The Menihek Hydroelectric Generating Station is a conventional hydroelectric generating station at Menihek Lake in Labrador. The dam and powerhouse are located in the Canadian province of Newfoundland and Labrador, 40 km south of the isolated town of Schefferville, Quebec and two First Nations communities: Matimekosh-Lac-John and Kawawachikamach. The generating station, two 69 kV power lines and the distribution networks in each community form an independent electricity network, off the main North American grid.

==Geography ==
The power development is located approximately 170 km north of Labrador City, Labrador, in an uninhabitated region in the northwestern tip of Labrador. The station is just south of the Laurentian Divide between the Atlantic and Arctic drainage basins which delineates the Quebec–Newfoundland and Labrador border in the area.
The climate in Schefferville, 40 km north of Menihek, is characterized by an average temperature of -5.3 C — which can drop as low as -51 C in the winter and rise to 34 C in the summer. The average frost-free period lasts from mid-June to mid-September. The area receives on average 833 mm of precipitation, roughly divided between rain and snow.

The terrain in this remote area is rugged and the dam is only accessible by a narrow Gravel road from Schefferville or Tshiuetin Rail Transportation railway.

== History ==
The facilities, including Menihek Aerodrome, were built between 1951 and 1954 by the Iron Ore Company of Canada to meet the power requirements of its iron ore mining operations at the Knob Lake site, near the company town of Schefferville. After IOC closed the mine in 1982, it kept the generating station running for two decades. However, in the early 2000s, the mining company gave notice to the Government of Quebec that it would cease to operate the plant and electric network as of November 1, 2002. In a last-minute deal, Hydro-Québec agreed to pay for all charges incurred by IOC to run the money-losing network while the governments of Quebec and Newfoundland and Labrador and First Nations communities tried to reach a deal on a mutually acceptable way to split the assets.
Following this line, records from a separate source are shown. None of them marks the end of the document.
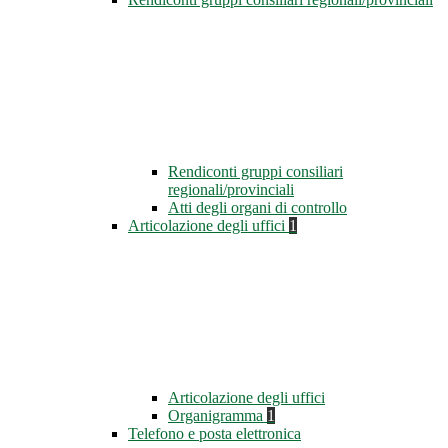
Rendiconti gruppi consiliari
regionali/provinciali
Atti degli organi di controllo
Articolazione degli uffici
1
Articolazione degli uffici
Organigramma
1
Telefono e posta elettronica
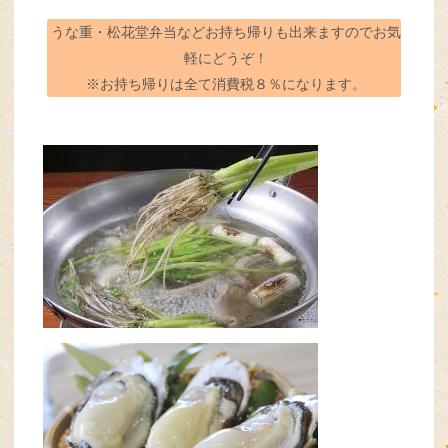
うな重・松花堂弁当などお持ち帰りも出来ますのでお気
軽にどうぞ！
※お持ち帰りは全て消費税８％になります。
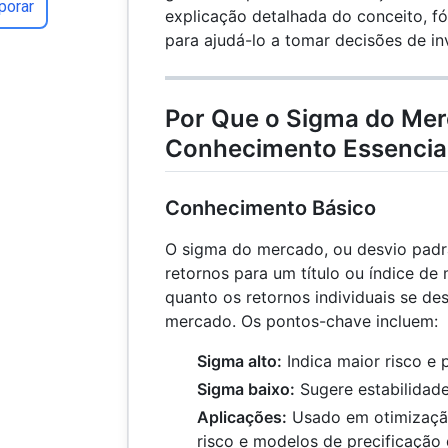
porar
explicação detalhada do conceito, f
para ajudá-lo a tomar decisões de i
Por Que o Sigma do Mer
Conhecimento Essencial
Conhecimento Básico
O sigma do mercado, ou desvio padrã
retornos para um título ou índice de 
quanto os retornos individuais se d
mercado. Os pontos-chave incluem:
Sigma alto:
Indica maior risco e 
Sigma baixo:
Sugere estabilidade
Aplicações:
Usado em otimização
risco e modelos de precificaçã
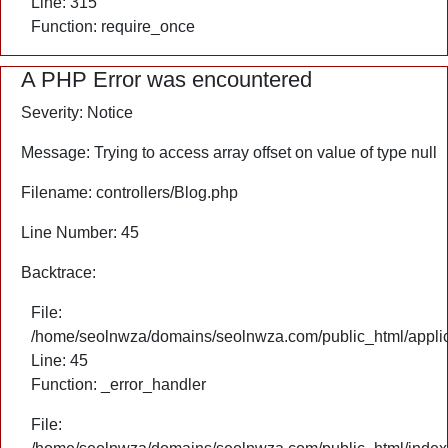
Line: 315
Function: require_once
A PHP Error was encountered
Severity: Notice
Message: Trying to access array offset on value of type null
Filename: controllers/Blog.php
Line Number: 45
Backtrace:
File:
/home/seolnwza/domains/seolnwza.com/public_html/applica
Line: 45
Function: _error_handler
File:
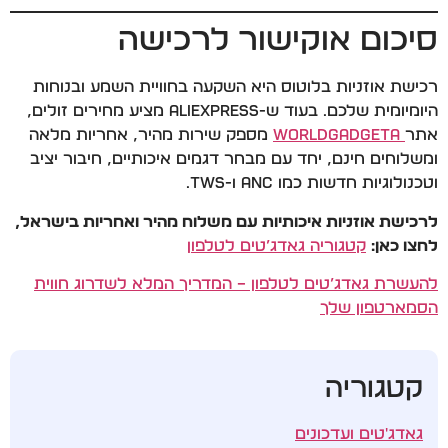
סיכום אוקישור לרכישה
רכישת אוזניות בלוטוס היא השקעה בחוויית השמע ובנוחות
היומיומית שלכם. בעוד ש-AliExpress מציע מחירים זולים,
אתר
WorldGadgeta
מספק שירות מהיר, אחריות מלאה
ומשלוחים חינם, יחד עם מבחר דגמים איכותיים, חיבור יציב
וטכנולוגיות חדשות כמו ANC ו-TWS.
לרכישת אוזניות איכותיות עם משלוח מהיר ואחריות בישראל,
לחצו כאן:
קטגוריה גאדג’טים לטלפון
להעשרת גאדג’טים לטלפון – המדריך המלא לשדרוג חווית
הסמארטפון שלך
קטגוריה
גאדג'טים ועדכונים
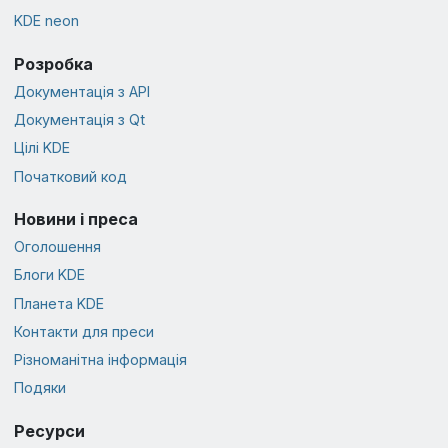
KDE neon
Розробка
Документація з API
Документація з Qt
Цілі KDE
Початковий код
Новини і преса
Оголошення
Блоги KDE
Планета KDE
Контакти для преси
Різноманітна інформація
Подяки
Ресурси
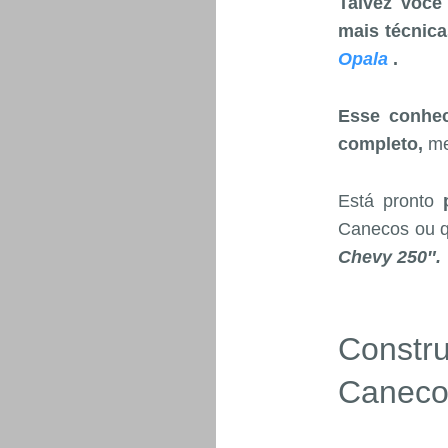
Talvez voce
mais técnic
Opala
.
Esse conhec
completo,
me
Está pronto
Canecos ou qu
Chevy 250″.
Constr
Caneco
An agreement was reached by the two provinces and their respective utilities on December 14, 2005. IOC would sell all interests in the generating station and part of the transmission lines to provincially owned Newfoundland and Labrador Hydro (NLH), as is, for $1, while transferring its Quebec utility operations to Hydro-Québec for the same amount. Under the deal, the generating station would be operated by NLH employees, but it would be managed by a 4-person operating committee staffed by personnel of both utilities.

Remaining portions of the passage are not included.